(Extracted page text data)

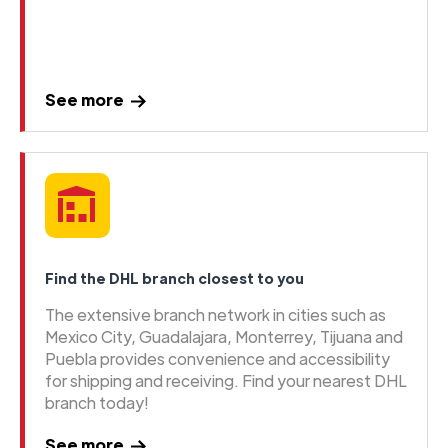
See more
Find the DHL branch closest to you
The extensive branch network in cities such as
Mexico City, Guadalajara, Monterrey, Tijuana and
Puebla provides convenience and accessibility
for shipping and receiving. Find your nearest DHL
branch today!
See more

_What is needed:_ Say only how many lines in the records carry the word "branch".

_Solution to the problem:_ 3